NSF Center for the Mechanical Control of Chemistry

Innovation

Why should the world care about mechanochemical reactions, when we have perfectly good thermally, optically, and electrically driven chemical reactions?

One big reason is the potential for eliminating the need for costly, toxic, and wasteful solvents.  Industrial chemical synthesis is a multi-trillion dollar industry that globally represents 7% of all income, producing nearly a billion tons of products each year. Within the ~ $1T sub-sector of specialty chemicals, reactions are largely carried out in liquid solvents, requiring upwards of 30 tons of solvent for a 1 ton yield of useful product, resulting in over 5B gallons/yr of costly and toxic solvent waste.  Timely efforts in mechanochemical synthesis have demonstrated that many high-value chemicals can be synthesized with little or no solvent, sometimes with even higher yield than conventional synthetic methods!  Thus, improving our understanding of mechanochemistry will provide monumental improvements in the economics and environmental impact of the chemical industry.

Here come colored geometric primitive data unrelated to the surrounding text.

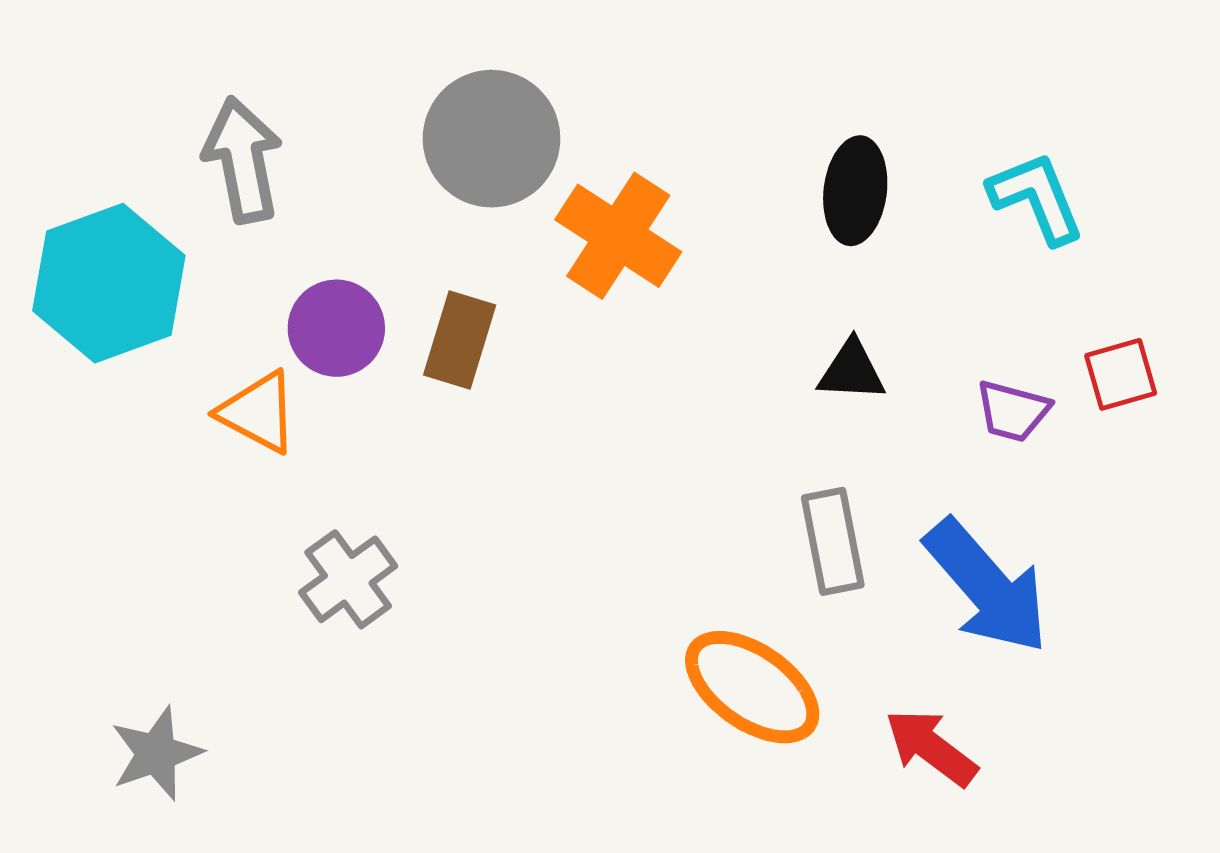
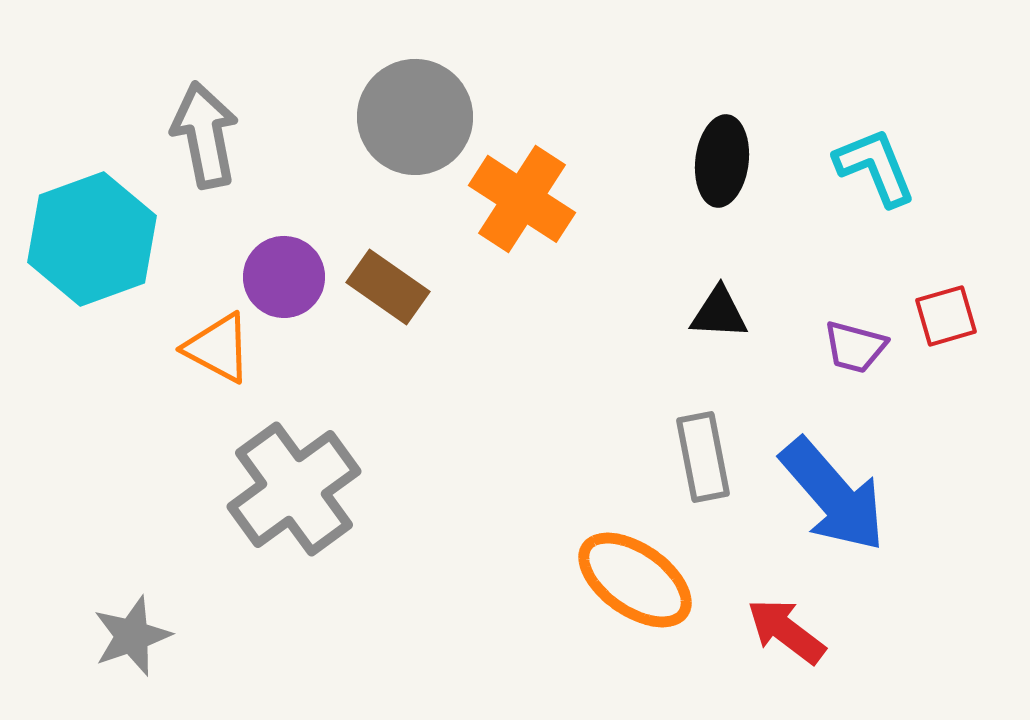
brown rectangle: (460, 340) -> (388, 287), turned -72
gray cross: (348, 579) -> (294, 489), size x1.6

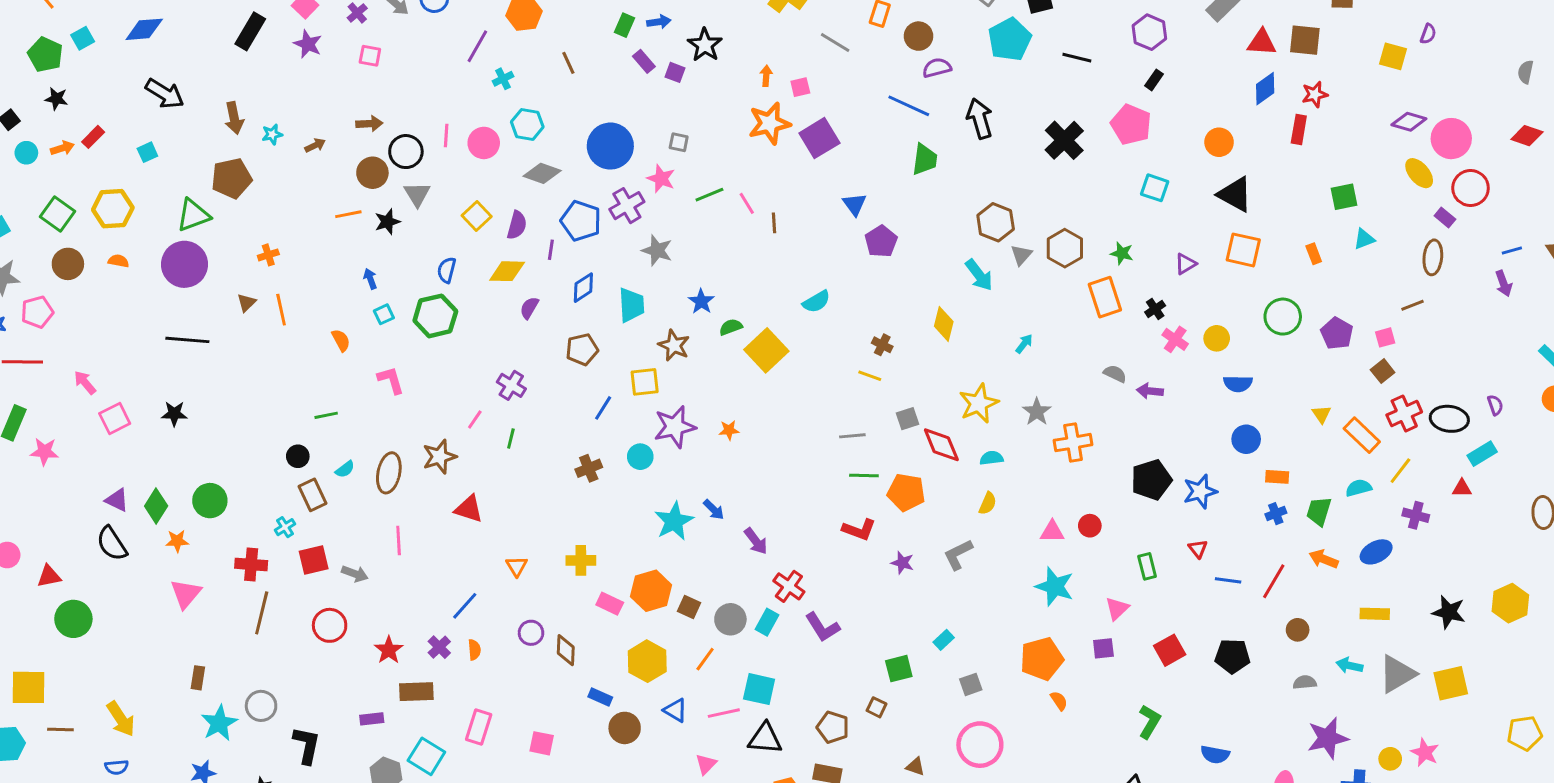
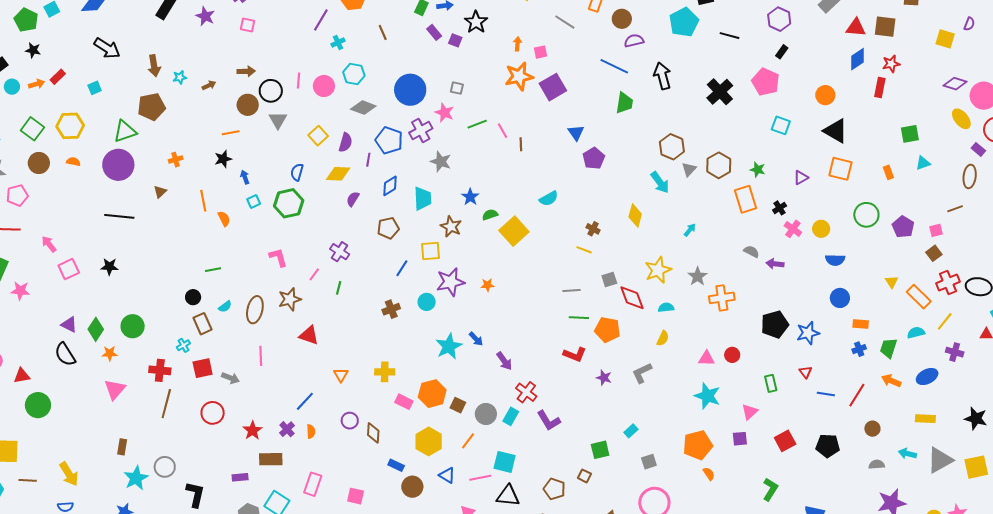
black star: (387, 222) -> (223, 159), moved
orange line: (281, 310) -> (203, 201), moved
pink L-shape: (391, 380) -> (278, 257), moved

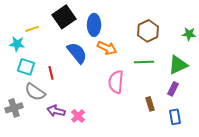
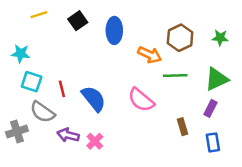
black square: (64, 17) -> (78, 21), size x0.7
yellow line: (32, 29) -> (39, 15), moved
green star: (189, 34) -> (220, 38), moved
orange arrow: (107, 48) -> (150, 55), moved
blue semicircle: (77, 53) -> (94, 99), moved
pink semicircle: (116, 82) -> (141, 100), turned -55

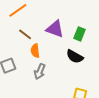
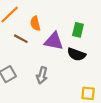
purple triangle: (55, 29) -> (54, 41), moved
orange semicircle: (35, 51) -> (35, 23), moved

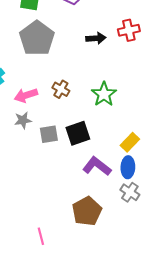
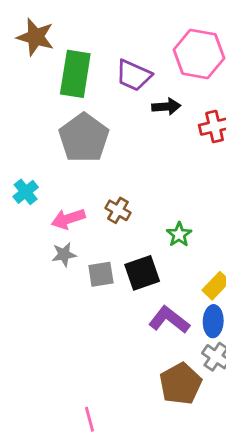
black arrow: (96, 38) -> (166, 107), moved
green star: (104, 94) -> (179, 234), moved, size x0.7
brown pentagon: (87, 211) -> (180, 384), moved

Beyond the impacts to chemical synthesis, mechanochemistry lies at the very heart of tribochemistry, which underpins the key energy loss and failure mechanisms at interfaces in sliding contact. In passenger vehicles, frictional losses in components consume 28% of fuel energy, and 66% of the energy in electricity generation is similarly lost to conversion inefficiencies. Design of mechanochemically-active lubricant additives is key to reducing friction and wear, which contributes to losses of ~$200 billion/year in the US alone. Thus, over its 13-year lifetime, CMCC’s findings will not only alter the vast chemical synthesis landscape, but could result in manifold improvements in energy efficiency.

In addition to fundamental research, the CMCC will also be establishing a Mechanochemistry Innovation Hub, to serve as a nexus, for pairing industry (and other interested stakeholders) with CMCC researchers to explore the feasibility of mechanochemical methods for adaption to critical processes.